Loadholt has the mass thing down.
"He is a big, massive, great offensive tackle," Spielman said after drafting Loadholt. "Played left offensive tackle at Oklahoma. More of a right tackle, but has extremely good strength. His arm length is as long as anyone in the Combine or anyone coming out in the draft this year. When he went over to right tackle during the Senior Bowl showed that he could make that adjustment over there and we just think we got a heck of a football player and fill a need at the same time."
This week, Loadholt will further be able to test the second part of the Childress axiom and see how much his size on the offensive line can move defenders in the box. In the time the media was allowed to watch, much of the team's rookie minicamp was spent teaching the basics of technique and seeing just how nimble big men can be.
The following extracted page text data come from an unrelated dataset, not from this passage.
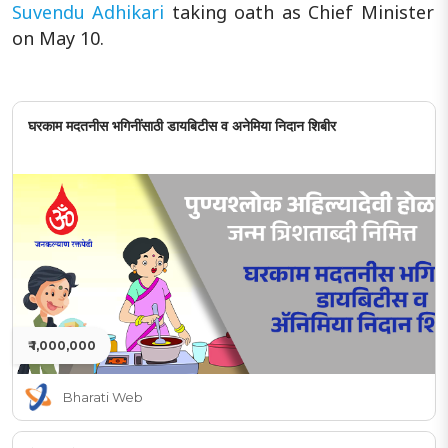
Suvendu Adhikari
taking oath as Chief Minister
on May 10.
घरकाम मदतनीस भगिनींसाठी डायबिटीस व अनेमिया निदान शिबीर
₹ 1,000,000
Bharati Web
The level of competition will be stepped up this week in organized team activities, although getting a feel for his "nasty streak," as Spielman puts it, will be difficult during this week's non-contact activities.
The bigger issue will be determining how Loadholt has settled in on the right side of the line.
"It's just a matter of being able to get in a right-hand stance," Childress said. "You're not always going to face the premium rusher. Not that people don't flip and go over and attack your right side if they feel like they're not going to be able to do anything on your left side. You've seen us move Jared (Allen) back and forth from time-to-time. I don't feel that way. I think he's going to have the ability to be able to flip to the right side."
Spielman indicated that Loadholt might not have the footwork of Bryant McKinnie, another massive player whose size has earned him nicknames like "Mount" and "Eclipse," but Spielman said he is still a decent pass blocker.
"It's very rare that you have a guy with almost 37 inch arms. I think he's 36½-inch arms, which is extremely tough to get around. He doesn't have probably the same foot quickness that Bryant McKinnie has, but he has the same size and he's a very good run blocker," Spielman said. "I just think he's such a massive human being and he does have good feet, don't get me wrong because Bryant McKinnie has unique feet for his size. This kid has good feet and he held up in his conference, which is a pretty good conference at left side. He played left side for two years, so this guy does have the ability to go to the left side, but he's probably not foot quickness-wise as good as Bryant McKinnie but every bit everything else that you get in Bryant from a football standpoint, but now you got another giant on the right side."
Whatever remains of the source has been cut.